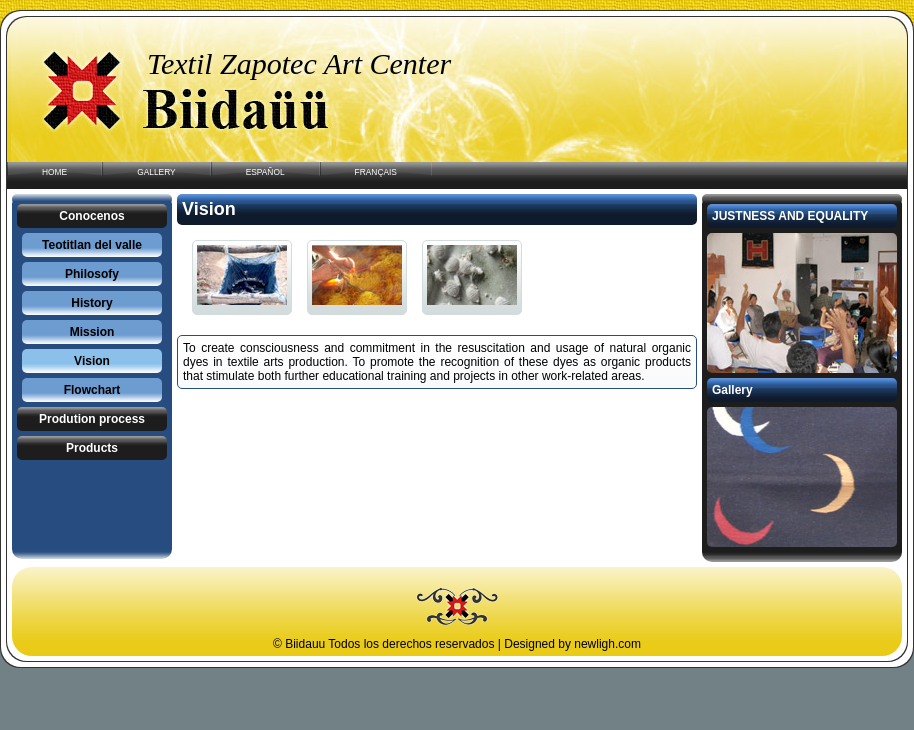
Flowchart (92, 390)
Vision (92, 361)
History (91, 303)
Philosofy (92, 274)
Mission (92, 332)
---
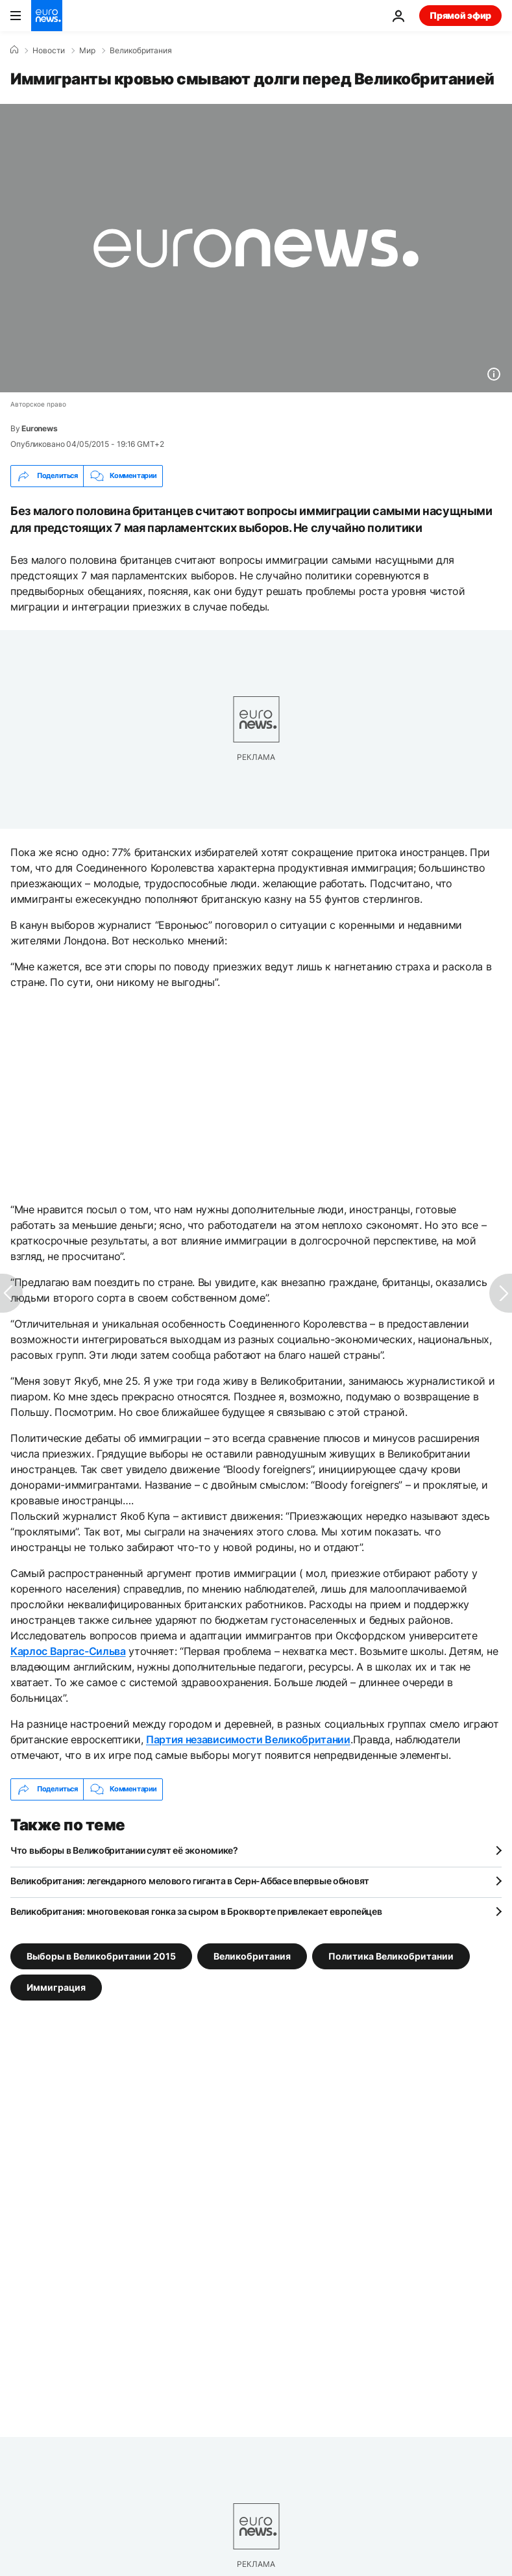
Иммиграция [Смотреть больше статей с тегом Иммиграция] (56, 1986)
* * *
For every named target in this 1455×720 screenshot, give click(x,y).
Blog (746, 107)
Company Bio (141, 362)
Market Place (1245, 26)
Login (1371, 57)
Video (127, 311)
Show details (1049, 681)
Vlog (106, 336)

(WHAT THE TASK ASKS): What you give back should be only the lines of the records above, starting at the line with "Company Bio (141, 362)" and ending at the line with "Vlog (106, 336)", restated word for word.

(SOLUTION FOR THIS EXERCISE):
Company Bio (141, 362)
Market Place (1245, 26)
Login (1371, 57)
Video (127, 311)
Show details (1049, 681)
Vlog (106, 336)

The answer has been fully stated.